▸ **RECORD EXTRACTS**
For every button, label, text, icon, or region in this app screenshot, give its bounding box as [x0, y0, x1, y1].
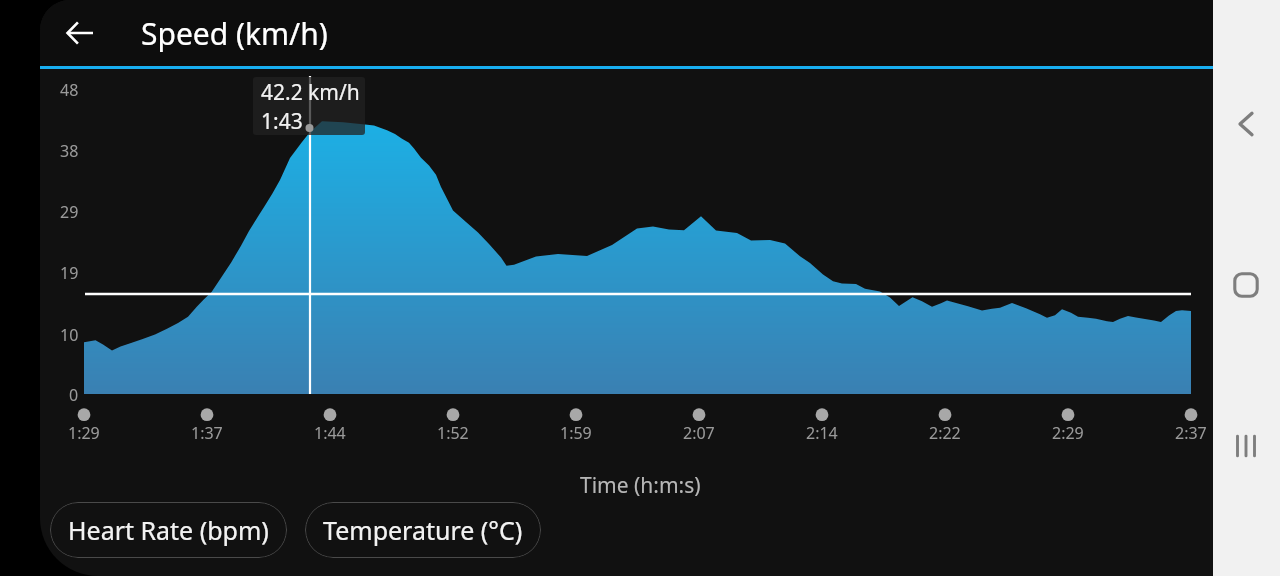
button[interactable]: Heart Rate (bpm): [50, 502, 287, 558]
staticText: 42.2 km/h: [261, 78, 360, 107]
staticText: Heart Rate (bpm): [68, 513, 269, 547]
staticText: 2:14: [806, 422, 838, 444]
button[interactable]: Temperature (°C): [305, 502, 541, 558]
button[interactable]: Back: [54, 7, 106, 59]
staticText: 10: [60, 324, 79, 346]
staticText: 1:44: [314, 422, 346, 444]
staticText: 1:43: [261, 107, 303, 135]
button[interactable]: Recent apps: [1217, 417, 1275, 475]
staticText: 2:07: [683, 422, 715, 444]
staticText: 19: [60, 262, 79, 284]
button[interactable]: Back: [1217, 95, 1275, 153]
staticText: 38: [60, 140, 79, 162]
staticText: 1:52: [437, 422, 469, 444]
staticText: Temperature (°C): [323, 513, 523, 547]
staticText: 2:37: [1175, 422, 1207, 444]
staticText: 48: [60, 79, 79, 101]
staticText: Time (h:m:s): [580, 471, 701, 499]
staticText: 2:29: [1052, 422, 1084, 444]
staticText: 0: [69, 384, 79, 406]
button[interactable]: Home: [1217, 256, 1275, 314]
staticText: 1:37: [191, 422, 223, 444]
staticText: 2:22: [929, 422, 961, 444]
staticText: 1:59: [560, 422, 592, 444]
staticText: 29: [60, 201, 79, 223]
staticText: 1:29: [68, 422, 100, 444]
staticText: Speed (km/h): [141, 13, 328, 54]
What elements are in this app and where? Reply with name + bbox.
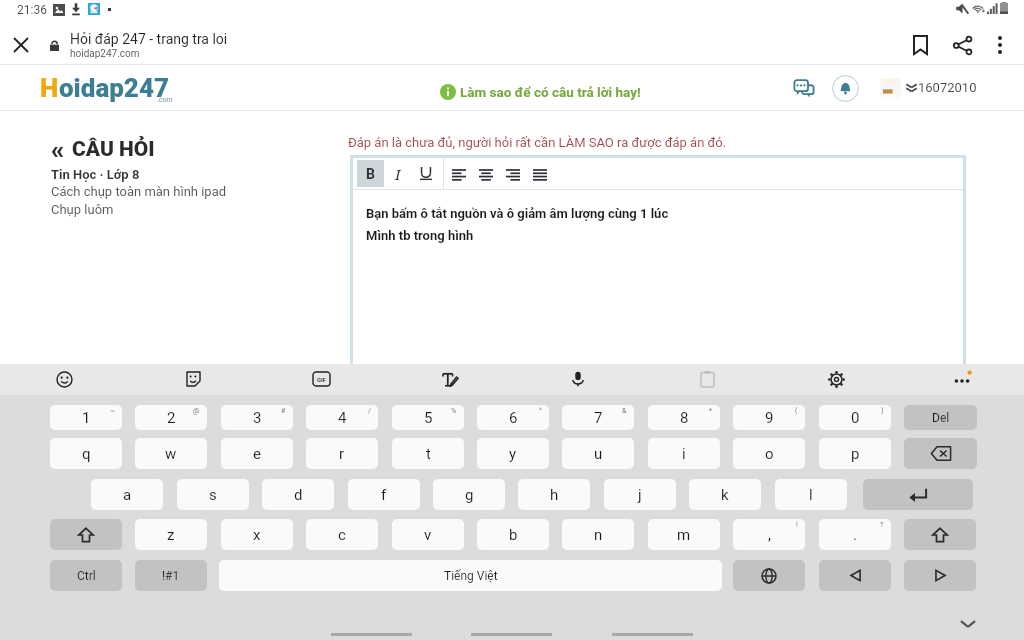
- button[interactable]: y: [477, 438, 549, 469]
- button[interactable]: r: [306, 438, 378, 469]
- staticText: u: [594, 445, 603, 463]
- staticText: /: [368, 407, 371, 415]
- button[interactable]: B: [357, 160, 384, 187]
- button[interactable]: Close: [7, 31, 35, 59]
- button[interactable]: v: [392, 519, 464, 550]
- button[interactable]: Sticker: [178, 364, 208, 394]
- button[interactable]: I: [384, 160, 411, 187]
- button[interactable]: m: [648, 519, 720, 550]
- button[interactable]: Underline: [412, 160, 439, 187]
- staticText: o: [765, 445, 774, 463]
- button[interactable]: .: [819, 519, 891, 550]
- staticText: Đáp án là chưa đủ, người hỏi rất cần LÀM…: [348, 135, 727, 150]
- button[interactable]: 9: [733, 405, 805, 430]
- button[interactable]: f: [348, 479, 420, 510]
- button[interactable]: left: [819, 560, 891, 591]
- staticText: %: [451, 407, 457, 415]
- button[interactable]: Messages: [793, 77, 815, 99]
- button[interactable]: 7: [562, 405, 634, 430]
- button[interactable]: l: [775, 479, 847, 510]
- button[interactable]: Voice input: [563, 364, 593, 394]
- button[interactable]: Emoji: [49, 364, 79, 394]
- button[interactable]: g: [433, 479, 505, 510]
- button[interactable]: s: [177, 479, 249, 510]
- button[interactable]: backspace: [904, 438, 977, 469]
- button[interactable]: Share: [943, 26, 981, 64]
- button[interactable]: More: [947, 364, 977, 394]
- button[interactable]: Settings: [821, 364, 851, 394]
- button[interactable]: enter: [863, 479, 973, 510]
- button[interactable]: Align: [527, 161, 553, 187]
- staticText: z: [167, 526, 175, 544]
- button[interactable]: d: [262, 479, 334, 510]
- button[interactable]: 3: [221, 405, 293, 430]
- button[interactable]: shift: [50, 519, 122, 550]
- button[interactable]: a: [91, 479, 163, 510]
- button[interactable]: 1: [50, 405, 122, 430]
- staticText: 7: [594, 409, 603, 427]
- button[interactable]: x: [221, 519, 293, 550]
- button[interactable]: u: [562, 438, 634, 469]
- button[interactable]: Ctrl: [50, 560, 122, 591]
- button[interactable]: Align: [500, 161, 526, 187]
- button[interactable]: right: [904, 560, 976, 591]
- staticText: B: [366, 166, 375, 182]
- staticText: m: [677, 526, 691, 544]
- staticText: i: [682, 445, 686, 463]
- button[interactable]: 6: [477, 405, 549, 430]
- staticText: GIF: [317, 376, 327, 383]
- button[interactable]: n: [562, 519, 634, 550]
- button[interactable]: Profile: [880, 78, 901, 99]
- staticText: 2: [167, 409, 176, 427]
- button[interactable]: q: [50, 438, 122, 469]
- button[interactable]: c: [306, 519, 378, 550]
- staticText: ): [881, 407, 884, 415]
- staticText: I: [395, 164, 401, 184]
- staticText: e: [253, 445, 261, 463]
- staticText: a: [123, 486, 132, 504]
- button[interactable]: p: [819, 438, 891, 469]
- button[interactable]: w: [135, 438, 207, 469]
- button[interactable]: Del: [904, 405, 977, 430]
- staticText: Del: [932, 411, 950, 425]
- staticText: Tiếng Việt: [444, 569, 498, 583]
- button[interactable]: 0: [819, 405, 891, 430]
- button[interactable]: i: [648, 438, 720, 469]
- button[interactable]: h: [518, 479, 590, 510]
- button[interactable]: z: [135, 519, 207, 550]
- button[interactable]: globe: [733, 560, 805, 591]
- button[interactable]: k: [689, 479, 761, 510]
- button[interactable]: Hide keyboard: [953, 609, 983, 639]
- staticText: Ctrl: [77, 569, 96, 583]
- button[interactable]: e: [221, 438, 293, 469]
- button[interactable]: Clipboard: [692, 364, 722, 394]
- button[interactable]: shift: [904, 519, 976, 550]
- staticText: CÂU HỎI: [72, 137, 155, 162]
- button[interactable]: !#1: [135, 560, 207, 591]
- button[interactable]: t: [392, 438, 464, 469]
- button[interactable]: o: [733, 438, 805, 469]
- button[interactable]: 8: [648, 405, 720, 430]
- button[interactable]: More options: [981, 26, 1019, 64]
- button[interactable]: 4: [306, 405, 378, 430]
- button[interactable]: Tiếng Việt: [219, 560, 722, 591]
- staticText: Hỏi đáp 247 - trang tra loi: [70, 31, 228, 47]
- button[interactable]: b: [477, 519, 549, 550]
- button[interactable]: 5: [392, 405, 464, 430]
- staticText: Cách chụp toàn màn hình ipad: [51, 184, 227, 199]
- staticText: 1: [82, 409, 91, 427]
- button[interactable]: ,: [733, 519, 805, 550]
- staticText: Chụp luôm: [51, 202, 114, 217]
- button[interactable]: Align: [446, 161, 472, 187]
- button[interactable]: GIF: [306, 364, 336, 394]
- staticText: 0: [851, 409, 860, 427]
- button[interactable]: Bookmark: [898, 26, 943, 64]
- staticText: *: [709, 407, 713, 415]
- button[interactable]: j: [604, 479, 676, 510]
- button[interactable]: 2: [135, 405, 207, 430]
- button[interactable]: Text edit: [435, 364, 465, 394]
- staticText: @: [193, 407, 200, 415]
- button[interactable]: Align: [473, 161, 499, 187]
- staticText: x: [253, 526, 261, 544]
- button[interactable]: Notifications: [832, 75, 859, 102]
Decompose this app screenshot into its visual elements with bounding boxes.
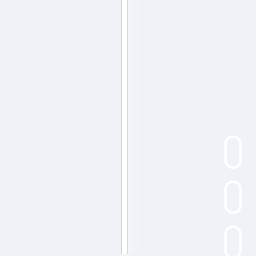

▸ **WHAT THE TASK ASKS**
The expected answer is the full listing above, transcribed exactly and without pictures.

▸ **RESPONSE TO THE EXERCISE**
For every button, label, text, icon, or region in this app screenshot, give its bounding box as [x0, y0, x1, y1].
button[interactable]: Heart Rate (bpm): [50, 502, 287, 558]
staticText: 42.2 km/h: [261, 78, 360, 107]
staticText: Heart Rate (bpm): [68, 513, 269, 547]
staticText: 2:14: [806, 422, 838, 444]
button[interactable]: Temperature (°C): [305, 502, 541, 558]
button[interactable]: Back: [54, 7, 106, 59]
staticText: 10: [60, 324, 79, 346]
staticText: 1:44: [314, 422, 346, 444]
staticText: 1:43: [261, 107, 303, 135]
button[interactable]: Recent apps: [1217, 417, 1275, 475]
staticText: 2:07: [683, 422, 715, 444]
staticText: 19: [60, 262, 79, 284]
button[interactable]: Back: [1217, 95, 1275, 153]
staticText: 38: [60, 140, 79, 162]
staticText: 1:52: [437, 422, 469, 444]
staticText: Temperature (°C): [323, 513, 523, 547]
staticText: 2:37: [1175, 422, 1207, 444]
staticText: 48: [60, 79, 79, 101]
staticText: Time (h:m:s): [580, 471, 701, 499]
staticText: 2:29: [1052, 422, 1084, 444]
staticText: 0: [69, 384, 79, 406]
button[interactable]: Home: [1217, 256, 1275, 314]
staticText: 1:37: [191, 422, 223, 444]
staticText: 2:22: [929, 422, 961, 444]
staticText: 1:59: [560, 422, 592, 444]
staticText: 29: [60, 201, 79, 223]
staticText: 1:29: [68, 422, 100, 444]
staticText: Speed (km/h): [141, 13, 328, 54]
What elements are in this app and where? Reply with name + bbox.
- button[interactable]: y: [477, 438, 549, 469]
- button[interactable]: r: [306, 438, 378, 469]
- staticText: u: [594, 445, 603, 463]
- staticText: /: [368, 407, 371, 415]
- button[interactable]: B: [357, 160, 384, 187]
- button[interactable]: Close: [7, 31, 35, 59]
- button[interactable]: v: [392, 519, 464, 550]
- button[interactable]: Sticker: [178, 364, 208, 394]
- button[interactable]: I: [384, 160, 411, 187]
- button[interactable]: m: [648, 519, 720, 550]
- button[interactable]: Underline: [412, 160, 439, 187]
- staticText: o: [765, 445, 774, 463]
- button[interactable]: .: [819, 519, 891, 550]
- staticText: Đáp án là chưa đủ, người hỏi rất cần LÀM…: [348, 135, 727, 150]
- button[interactable]: 9: [733, 405, 805, 430]
- button[interactable]: f: [348, 479, 420, 510]
- button[interactable]: left: [819, 560, 891, 591]
- staticText: %: [451, 407, 457, 415]
- button[interactable]: Messages: [793, 77, 815, 99]
- button[interactable]: 7: [562, 405, 634, 430]
- button[interactable]: l: [775, 479, 847, 510]
- button[interactable]: Voice input: [563, 364, 593, 394]
- button[interactable]: Emoji: [49, 364, 79, 394]
- button[interactable]: g: [433, 479, 505, 510]
- button[interactable]: s: [177, 479, 249, 510]
- button[interactable]: backspace: [904, 438, 977, 469]
- button[interactable]: Share: [943, 26, 981, 64]
- button[interactable]: More: [947, 364, 977, 394]
- button[interactable]: Settings: [821, 364, 851, 394]
- button[interactable]: enter: [863, 479, 973, 510]
- button[interactable]: Align: [527, 161, 553, 187]
- staticText: z: [167, 526, 175, 544]
- button[interactable]: d: [262, 479, 334, 510]
- button[interactable]: 3: [221, 405, 293, 430]
- button[interactable]: shift: [50, 519, 122, 550]
- button[interactable]: a: [91, 479, 163, 510]
- button[interactable]: 1: [50, 405, 122, 430]
- staticText: 7: [594, 409, 603, 427]
- button[interactable]: x: [221, 519, 293, 550]
- button[interactable]: u: [562, 438, 634, 469]
- button[interactable]: Ctrl: [50, 560, 122, 591]
- button[interactable]: Align: [500, 161, 526, 187]
- button[interactable]: right: [904, 560, 976, 591]
- staticText: B: [366, 166, 375, 182]
- staticText: m: [677, 526, 691, 544]
- staticText: i: [682, 445, 686, 463]
- button[interactable]: 6: [477, 405, 549, 430]
- staticText: GIF: [317, 376, 327, 383]
- button[interactable]: n: [562, 519, 634, 550]
- button[interactable]: Profile: [880, 78, 901, 99]
- staticText: 2: [167, 409, 176, 427]
- button[interactable]: q: [50, 438, 122, 469]
- button[interactable]: c: [306, 519, 378, 550]
- staticText: ): [881, 407, 884, 415]
- staticText: I: [395, 164, 401, 184]
- staticText: e: [253, 445, 261, 463]
- staticText: a: [123, 486, 132, 504]
- button[interactable]: p: [819, 438, 891, 469]
- button[interactable]: w: [135, 438, 207, 469]
- button[interactable]: Del: [904, 405, 977, 430]
- staticText: Del: [932, 411, 950, 425]
- staticText: Tiếng Việt: [444, 569, 498, 583]
- button[interactable]: 0: [819, 405, 891, 430]
- button[interactable]: i: [648, 438, 720, 469]
- button[interactable]: h: [518, 479, 590, 510]
- button[interactable]: z: [135, 519, 207, 550]
- button[interactable]: globe: [733, 560, 805, 591]
- button[interactable]: k: [689, 479, 761, 510]
- button[interactable]: Hide keyboard: [953, 609, 983, 639]
- staticText: Ctrl: [77, 569, 96, 583]
- button[interactable]: e: [221, 438, 293, 469]
- button[interactable]: Clipboard: [692, 364, 722, 394]
- button[interactable]: shift: [904, 519, 976, 550]
- staticText: CÂU HỎI: [72, 137, 155, 162]
- button[interactable]: !#1: [135, 560, 207, 591]
- button[interactable]: t: [392, 438, 464, 469]
- button[interactable]: o: [733, 438, 805, 469]
- button[interactable]: 8: [648, 405, 720, 430]
- button[interactable]: More options: [981, 26, 1019, 64]
- button[interactable]: 4: [306, 405, 378, 430]
- button[interactable]: Tiếng Việt: [219, 560, 722, 591]
- staticText: Hỏi đáp 247 - trang tra loi: [70, 31, 228, 47]
- button[interactable]: b: [477, 519, 549, 550]
- button[interactable]: 5: [392, 405, 464, 430]
- staticText: Cách chụp toàn màn hình ipad: [51, 184, 227, 199]
- staticText: 1: [82, 409, 91, 427]
- button[interactable]: ,: [733, 519, 805, 550]
- staticText: Chụp luôm: [51, 202, 114, 217]
- button[interactable]: Align: [446, 161, 472, 187]
- button[interactable]: GIF: [306, 364, 336, 394]
- staticText: 0: [851, 409, 860, 427]
- button[interactable]: Bookmark: [898, 26, 943, 64]
- staticText: *: [709, 407, 713, 415]
- button[interactable]: j: [604, 479, 676, 510]
- button[interactable]: 2: [135, 405, 207, 430]
- button[interactable]: Text edit: [435, 364, 465, 394]
- staticText: @: [193, 407, 200, 415]
- button[interactable]: Align: [473, 161, 499, 187]
- staticText: x: [253, 526, 261, 544]
- button[interactable]: Notifications: [832, 75, 859, 102]
Decompose this app screenshot into its visual elements with bounding boxes.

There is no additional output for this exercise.